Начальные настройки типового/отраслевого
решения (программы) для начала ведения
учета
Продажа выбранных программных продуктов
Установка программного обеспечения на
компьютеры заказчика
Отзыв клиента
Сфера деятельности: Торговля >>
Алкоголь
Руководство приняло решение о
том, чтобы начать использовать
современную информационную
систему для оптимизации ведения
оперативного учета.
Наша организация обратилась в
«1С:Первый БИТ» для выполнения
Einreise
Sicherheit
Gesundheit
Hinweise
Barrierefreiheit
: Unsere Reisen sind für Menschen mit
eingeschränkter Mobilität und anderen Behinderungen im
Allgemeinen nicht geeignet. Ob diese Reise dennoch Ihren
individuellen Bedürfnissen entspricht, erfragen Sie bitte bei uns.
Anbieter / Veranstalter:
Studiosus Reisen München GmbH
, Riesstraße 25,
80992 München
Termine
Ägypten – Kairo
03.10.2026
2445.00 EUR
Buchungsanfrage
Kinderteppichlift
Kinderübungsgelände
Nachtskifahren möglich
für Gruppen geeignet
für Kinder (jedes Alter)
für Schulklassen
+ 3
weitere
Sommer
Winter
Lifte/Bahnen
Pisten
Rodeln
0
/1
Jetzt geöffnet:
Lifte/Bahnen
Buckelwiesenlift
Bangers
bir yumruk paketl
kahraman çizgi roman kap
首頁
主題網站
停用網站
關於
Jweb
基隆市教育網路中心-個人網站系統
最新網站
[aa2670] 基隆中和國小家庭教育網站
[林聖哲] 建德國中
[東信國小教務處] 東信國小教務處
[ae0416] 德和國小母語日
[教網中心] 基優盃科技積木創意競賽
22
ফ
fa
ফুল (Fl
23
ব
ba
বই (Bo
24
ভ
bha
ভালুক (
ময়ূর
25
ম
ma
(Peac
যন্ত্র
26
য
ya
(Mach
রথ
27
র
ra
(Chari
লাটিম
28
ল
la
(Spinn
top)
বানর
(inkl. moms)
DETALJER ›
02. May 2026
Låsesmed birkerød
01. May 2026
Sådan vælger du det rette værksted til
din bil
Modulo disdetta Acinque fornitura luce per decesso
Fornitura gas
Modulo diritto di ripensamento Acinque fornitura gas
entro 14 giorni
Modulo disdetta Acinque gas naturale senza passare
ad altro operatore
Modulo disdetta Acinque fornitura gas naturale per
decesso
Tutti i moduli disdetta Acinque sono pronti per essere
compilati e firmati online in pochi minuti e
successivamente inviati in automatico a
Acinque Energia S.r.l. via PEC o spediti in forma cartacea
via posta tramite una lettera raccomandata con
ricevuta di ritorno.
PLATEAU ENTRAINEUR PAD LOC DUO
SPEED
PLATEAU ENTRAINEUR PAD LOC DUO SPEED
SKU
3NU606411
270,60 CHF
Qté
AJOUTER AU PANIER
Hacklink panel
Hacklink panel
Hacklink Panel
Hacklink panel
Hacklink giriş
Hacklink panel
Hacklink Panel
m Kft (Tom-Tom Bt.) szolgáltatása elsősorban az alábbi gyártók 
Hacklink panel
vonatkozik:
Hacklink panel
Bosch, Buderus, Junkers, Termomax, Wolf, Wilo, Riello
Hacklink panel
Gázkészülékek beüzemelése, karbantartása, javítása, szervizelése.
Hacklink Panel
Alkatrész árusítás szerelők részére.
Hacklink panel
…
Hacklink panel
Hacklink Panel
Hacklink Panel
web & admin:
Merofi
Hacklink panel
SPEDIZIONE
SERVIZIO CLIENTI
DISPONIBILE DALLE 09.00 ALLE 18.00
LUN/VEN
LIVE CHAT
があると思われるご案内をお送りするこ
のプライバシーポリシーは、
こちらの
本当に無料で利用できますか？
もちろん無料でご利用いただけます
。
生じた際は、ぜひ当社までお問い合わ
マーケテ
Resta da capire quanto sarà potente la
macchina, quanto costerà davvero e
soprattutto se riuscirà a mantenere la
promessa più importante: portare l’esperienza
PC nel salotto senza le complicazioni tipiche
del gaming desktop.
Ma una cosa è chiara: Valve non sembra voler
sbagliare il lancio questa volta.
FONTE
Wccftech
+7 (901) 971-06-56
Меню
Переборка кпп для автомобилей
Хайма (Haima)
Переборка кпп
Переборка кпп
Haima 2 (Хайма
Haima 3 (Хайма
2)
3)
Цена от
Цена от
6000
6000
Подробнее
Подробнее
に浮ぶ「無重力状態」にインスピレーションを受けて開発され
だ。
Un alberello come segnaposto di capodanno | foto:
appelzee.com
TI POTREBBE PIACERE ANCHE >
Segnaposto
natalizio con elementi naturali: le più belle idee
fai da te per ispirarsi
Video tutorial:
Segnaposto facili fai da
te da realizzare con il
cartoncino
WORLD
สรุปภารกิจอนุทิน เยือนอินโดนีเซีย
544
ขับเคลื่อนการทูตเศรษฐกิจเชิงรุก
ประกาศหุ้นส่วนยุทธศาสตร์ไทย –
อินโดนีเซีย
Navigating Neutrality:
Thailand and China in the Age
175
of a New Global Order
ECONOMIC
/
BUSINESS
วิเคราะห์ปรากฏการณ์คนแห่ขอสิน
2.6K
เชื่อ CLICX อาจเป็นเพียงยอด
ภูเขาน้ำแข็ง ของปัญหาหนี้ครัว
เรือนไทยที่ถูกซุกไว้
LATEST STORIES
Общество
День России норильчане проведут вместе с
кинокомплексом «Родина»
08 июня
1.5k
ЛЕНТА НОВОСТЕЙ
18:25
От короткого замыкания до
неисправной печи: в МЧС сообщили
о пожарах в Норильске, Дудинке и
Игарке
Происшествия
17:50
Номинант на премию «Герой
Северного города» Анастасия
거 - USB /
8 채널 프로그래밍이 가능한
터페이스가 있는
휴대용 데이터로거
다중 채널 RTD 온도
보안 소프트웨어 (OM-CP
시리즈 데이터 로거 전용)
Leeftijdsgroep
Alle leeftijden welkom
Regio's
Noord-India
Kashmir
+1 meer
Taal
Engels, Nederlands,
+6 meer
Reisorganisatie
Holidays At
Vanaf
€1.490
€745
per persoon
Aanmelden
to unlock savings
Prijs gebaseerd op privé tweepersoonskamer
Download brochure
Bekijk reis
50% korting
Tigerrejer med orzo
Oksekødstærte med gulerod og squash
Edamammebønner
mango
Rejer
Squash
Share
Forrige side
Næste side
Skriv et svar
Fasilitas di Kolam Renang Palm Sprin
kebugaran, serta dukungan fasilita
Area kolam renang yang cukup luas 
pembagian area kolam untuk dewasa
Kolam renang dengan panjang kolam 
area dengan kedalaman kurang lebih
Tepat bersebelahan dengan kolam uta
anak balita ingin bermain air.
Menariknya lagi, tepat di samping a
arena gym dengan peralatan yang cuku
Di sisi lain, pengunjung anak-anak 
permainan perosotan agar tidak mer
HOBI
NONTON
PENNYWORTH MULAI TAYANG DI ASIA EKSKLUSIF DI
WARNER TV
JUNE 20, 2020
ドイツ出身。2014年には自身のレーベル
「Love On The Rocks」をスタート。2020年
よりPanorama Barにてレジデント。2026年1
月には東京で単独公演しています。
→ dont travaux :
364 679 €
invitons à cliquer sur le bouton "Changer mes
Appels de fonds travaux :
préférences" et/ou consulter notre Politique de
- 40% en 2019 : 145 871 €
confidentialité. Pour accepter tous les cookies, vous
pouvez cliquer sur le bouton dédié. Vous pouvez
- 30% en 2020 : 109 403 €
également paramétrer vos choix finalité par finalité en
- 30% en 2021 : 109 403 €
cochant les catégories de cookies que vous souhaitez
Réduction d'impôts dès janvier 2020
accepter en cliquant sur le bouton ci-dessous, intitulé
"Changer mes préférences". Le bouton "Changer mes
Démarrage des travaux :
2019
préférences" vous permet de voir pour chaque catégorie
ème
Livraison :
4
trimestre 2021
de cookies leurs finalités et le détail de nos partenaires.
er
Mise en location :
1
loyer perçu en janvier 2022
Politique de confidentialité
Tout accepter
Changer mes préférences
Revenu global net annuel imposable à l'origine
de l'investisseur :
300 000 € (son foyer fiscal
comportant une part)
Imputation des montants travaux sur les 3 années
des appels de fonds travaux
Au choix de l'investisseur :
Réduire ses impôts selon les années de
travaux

◇ ◇ ◇ ◇

» WHAT THIS TASK INVOLVES:
Go through the listing, and whenever a line contains the string "quanto", copy that line.

» EXERCISE OUTPUT:
Resta da capire quanto sarà potente la
macchina, quanto costerà davvero e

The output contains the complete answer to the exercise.